GCNs-Net : A Graph Convolutional Neural Network Approach for Decoding Time-Resolved EEG Motor Imagery Signals

Research output: Journal Publications and ReviewsRGC 21 - Publication in refereed journalpeer-review

60 Scopus Citations
View graph of relations

Author(s)

  • Yimin Hou
  • Xiangmin Lun
  • Ziqian Hao
  • Yan Shi
  • Yang Li
  • Rui Zeng
  • Jinglei Lv

Related Research Unit(s)

Detail(s)

Original languageEnglish
Pages (from-to)7312-7323
Number of pages12
Journal / PublicationIEEE Transactions on Neural Networks and Learning Systems
Volume35
Issue number6
Online published13 Sept 2022
Publication statusPublished - Jun 2024

Abstract

Toward the development of effective and efficient brain-computer interface (BCI) systems, precise decoding of brain activity measured by an electroencephalogram (EEG) is highly demanded. Traditional works classify EEG signals without considering the topological relationship among electrodes. However, neuroscience research has increasingly emphasized network patterns of brain dynamics. Thus, the Euclidean structure of electrodes might not adequately reflect the interaction between signals. To fill the gap, a novel deep learning (DL) framework based on the graph convolutional neural networks (GCNs) is presented to enhance the decoding performance of raw EEG signals during different types of motor imagery (MI) tasks while cooperating with the functional topological relationship of electrodes. Based on the absolute Pearson's matrix of overall signals, the graph Laplacian of EEG electrodes is built up. The GCNs-Net constructed by graph convolutional layers learns the generalized features. The followed pooling layers reduce dimensionality, and the fully-connected (FC) softmax layer derives the final prediction. The introduced approach has been shown to converge for both personalized and groupwise predictions. It has achieved the highest averaged accuracy, 93.06% and 88.57% (PhysioNet dataset), 96.24% and 80.89% (high gamma dataset), at the subject and group level, respectively, compared with existing studies, which suggests adaptability and robustness to individual variability. Moreover, the performance is stably reproducible among repetitive experiments for cross-validation.
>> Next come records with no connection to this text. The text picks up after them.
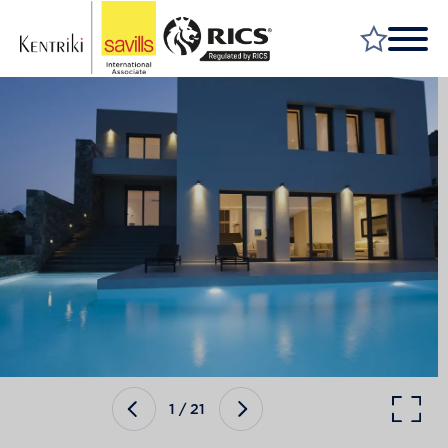
FIND A PROPERTY
MARKET YOUR PROPERTY
FIND A SERVICE
WHY SAVILLS
INSIGHT & OPINION
TALK TO US
CAREERS
1
/
21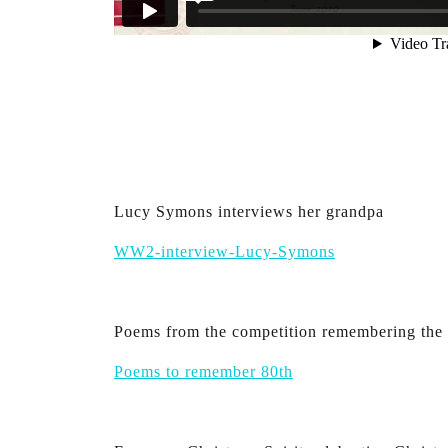
Lucy Symons interviews her grandpa
WW2-interview-Lucy-Symons
Poems from the competition remembering the 
Poems to remember 80th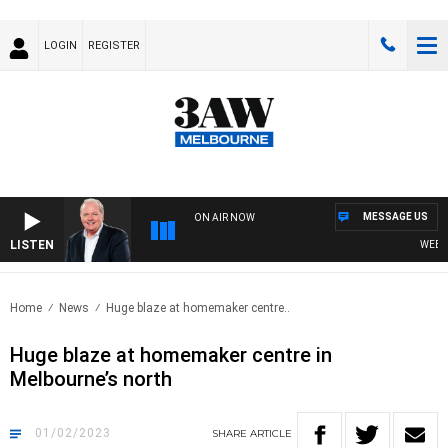
LOGIN
REGISTER
MESSAGE US
ON AIR NOW
LISTEN
WEEKEND
Home
News
Huge blaze at homemaker centre..
Huge blaze at homemaker centre in
Melbourne’s north
01/02/2023
SHARE
ARTICLE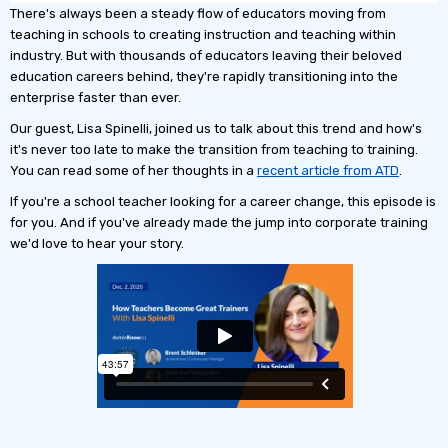
There's always been a steady flow of educators moving from
teaching in schools to creating instruction and teaching within
industry. But with thousands of educators leaving their beloved
education careers behind, they're rapidly transitioning into the
enterprise faster than ever.
Our guest, Lisa Spinelli, joined us to talk about this trend and how's
it's never too late to make the transition from teaching to training.
You can read some of her thoughts in a
recent article from ATD
.
If you're a school teacher looking for a career change, this episode is
for you. And if you've already made the jump into corporate training
we'd love to hear your story.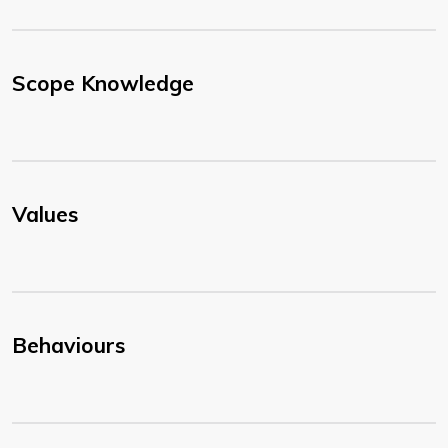
Scope Knowledge
Values
Behaviours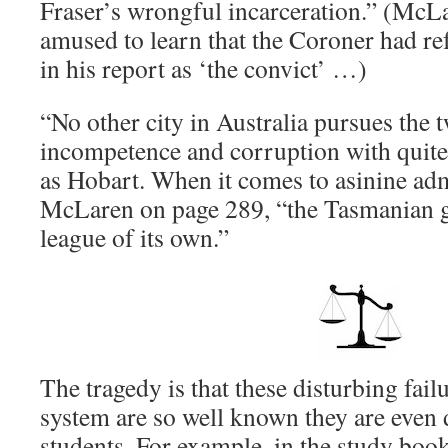
Fraser’s wrongful incarceration.” (McL
amused to learn that the Coroner had ref
in his report as ‘the convict’ …)
“No other city in Australia pursues the t
incompetence and corruption with quit
as Hobart. When it comes to asinine adm
McLaren on page 289, “the Tasmanian g
league of its own.”
The tragedy is that these disturbing fail
system are so well known they are even
students. For example, in the study boo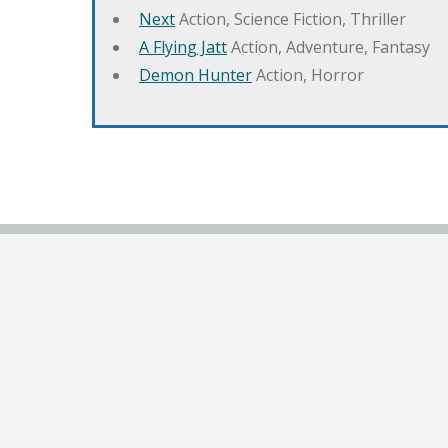
Next
Action, Science Fiction, Thriller
A Flying Jatt
Action, Adventure, Fantasy
Demon Hunter
Action, Horror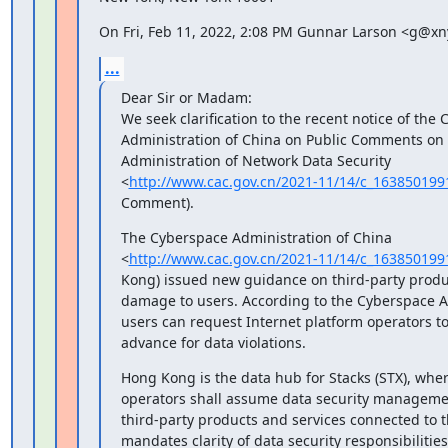
On Fri, Feb 11, 2022, 2:08 PM Gunnar Larson <g@xny
...
Dear Sir or Madam:

We seek clarification to the recent notice of the 
Administration of China on Public Comments on t
Administration of Network Data Security

<
http://www.cac.gov.cn/2021-11/14/c_16385019
Comment).
The Cyberspace Administration of China

<
http://www.cac.gov.cn/2021-11/14/c_16385019
Kong) issued new guidance on third-party produc
damage to users. According to the Cyberspace Ad
users can request Internet platform operators t
advance for data violations.
Hong Kong is the data hub for Stacks (STX), wher
operators shall assume data security management
third-party products and services connected to t
mandates clarity of data security responsibilities 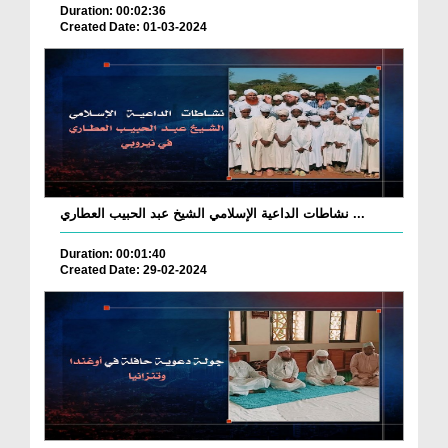
Duration: 00:02:36
Created Date: 01-03-2024
نشاطات الداعية الإسلامي الشيخ عبد الحبيب العطاري ...
Duration: 00:01:40
Created Date: 29-02-2024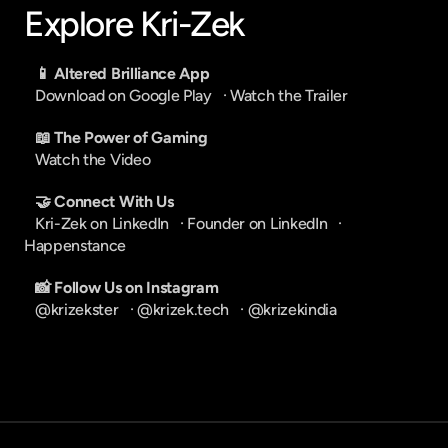
Explore Kri-Zek
📱 Altered Brilliance App
Download on Google Play
   · 
Watch the Trailer
📖 The Power of Gaming
Watch the Video
🤝 Connect With Us
Kri-Zek on LinkedIn
   · 
Founder on LinkedIn
   · 
Happenstance
📸 Follow Us on Instagram
@krizekster
   · 
@krizek.tech
   · 
@krizekindia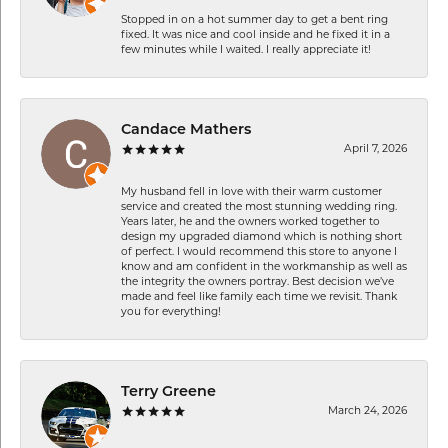
Stopped in on a hot summer day to get a bent ring
fixed. It was nice and cool inside and he fixed it in a
few minutes while I waited. I really appreciate it!
Candace Mathers
April 7, 2026
My husband fell in love with their warm customer
service and created the most stunning wedding ring.
Years later, he and the owners worked together to
design my upgraded diamond which is nothing short
of perfect. I would recommend this store to anyone I
know and am confident in the workmanship as well as
the integrity the owners portray. Best decision we’ve
made and feel like family each time we revisit. Thank
you for everything!
Terry Greene
March 24, 2026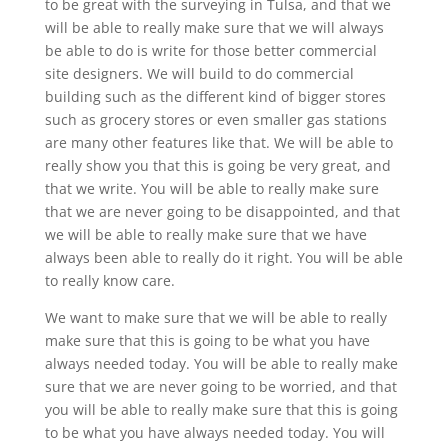
to be great with the surveying in Tulsa, and that we
will be able to really make sure that we will always
be able to do is write for those better commercial
site designers. We will build to do commercial
building such as the different kind of bigger stores
such as grocery stores or even smaller gas stations
are many other features like that. We will be able to
really show you that this is going be very great, and
that we write. You will be able to really make sure
that we are never going to be disappointed, and that
we will be able to really make sure that we have
always been able to really do it right. You will be able
to really know care.
We want to make sure that we will be able to really
make sure that this is going to be what you have
always needed today. You will be able to really make
sure that we are never going to be worried, and that
you will be able to really make sure that this is going
to be what you have always needed today. You will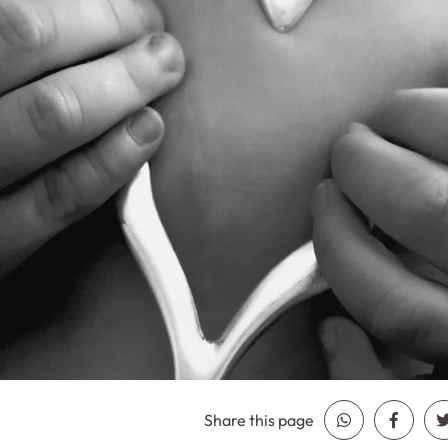
Share this page
Share Whatsa
Share 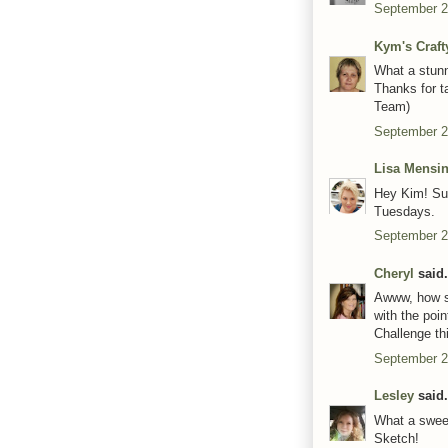
September 2
Kym's Craft
What a stunn
Thanks for t
Team)
September 2
Lisa Mensi
Hey Kim! Sup
Tuesdays.
September 2
Cheryl
said.
Awww, how swe
with the poi
Challenge th
September 2
Lesley
said.
What a sweet
Sketch!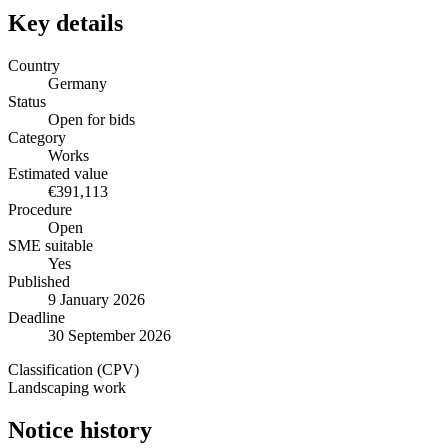
Key details
Country
Germany
Status
Open for bids
Category
Works
Estimated value
€391,113
Procedure
Open
SME suitable
Yes
Published
9 January 2026
Deadline
30 September 2026
Classification (CPV)
Landscaping work
Notice history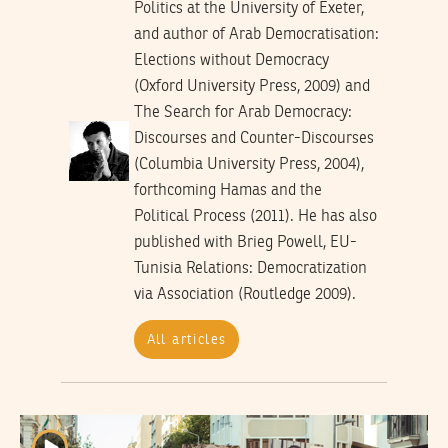
Politics at the University of Exeter,
and author of Arab Democratisation:
Elections without Democracy
(Oxford University Press, 2009) and
The Search for Arab Democracy:
Discourses and Counter-Discourses
(Columbia University Press, 2004),
forthcoming Hamas and the
Political Process (2011). He has also
published with Brieg Powell, EU-
Tunisia Relations: Democratization
via Association (Routledge 2009).
All articles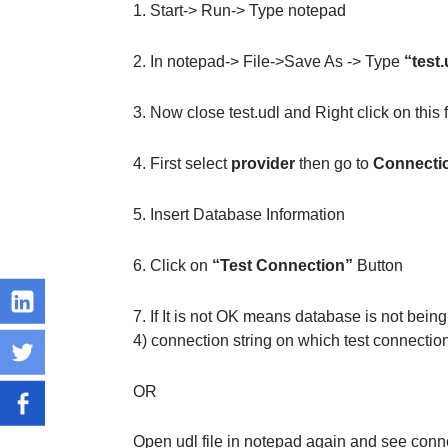
1. Start-> Run-> Type notepad
2. In notepad-> File->Save As -> Type
“test.
3. Now close test.udl and Right click on this 
4. First select
provider
then go to
Connecti
5. Insert Database Information
6. Click on
“Test Connection”
Button
7. If It is not OK means database is not bein
4) connection string on which test connecti
OR
Open udl file in notepad again and see conne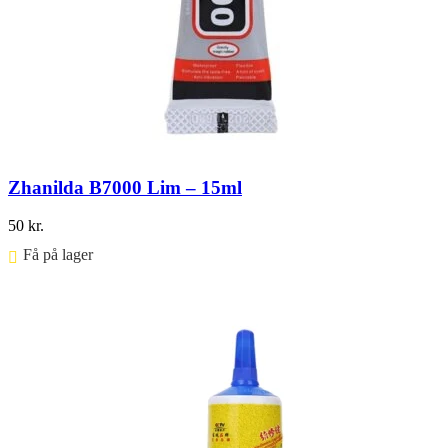
Zhanilda B7000 Lim – 15ml
50
kr.
Få på lager ⠀
Føj til kurv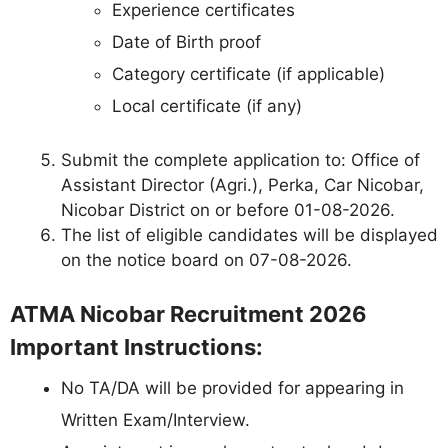
Experience certificates
Date of Birth proof
Category certificate (if applicable)
Local certificate (if any)
Submit the complete application to: Office of
Assistant Director (Agri.), Perka, Car Nicobar,
Nicobar District on or before 01-08-2026.
The list of eligible candidates will be displayed
on the notice board on 07-08-2026.
ATMA Nicobar Recruitment 2026
Important Instructions:
No TA/DA will be provided for appearing in
Written Exam/Interview.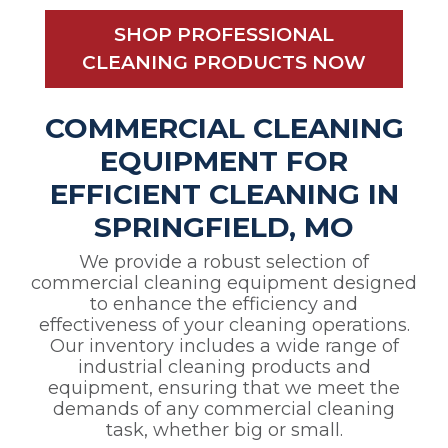
SHOP PROFESSIONAL
CLEANING PRODUCTS NOW
COMMERCIAL CLEANING
EQUIPMENT FOR
EFFICIENT CLEANING IN
SPRINGFIELD, MO
We provide a robust selection of
commercial cleaning equipment designed
to enhance the efficiency and
effectiveness of your cleaning operations.
Our inventory includes a wide range of
industrial cleaning products and
equipment, ensuring that we meet the
demands of any commercial cleaning
task, whether big or small.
The excellent performance of our method has shown that it is an important step toward better BCI approaches. To conclude, the GCNs-Net filters EEG signals based on the functional topological relationship, which manages to decode relevant features for brain MI. A DL library for EEG task classification including the code for this study is open source at https://github.com/SuperBruceJia/ EEG-DL for scientific research. © 2022 IEEE.

Research Area(s)

  • Electroencephalography, Electrodes, Task analysis, Convolution, Decoding, Laplace equations, Convolutional neural networks, Brain-computer interface (BCI), deep learning (DL), electroencephalography, graph convolutional neural networks, motor imagery (MI), CLASSIFICATION, TASKS, CUTS, BCI

Citation Format(s)

GCNs-Net: A Graph Convolutional Neural Network Approach for Decoding Time-Resolved EEG Motor Imagery Signals. / Hou, Yimin; Jia, Shuyue; Lun, Xiangmin et al.
In: IEEE Transactions on Neural Networks and Learning Systems, Vol. 35, No. 6, 06.2024, p. 7312-7323.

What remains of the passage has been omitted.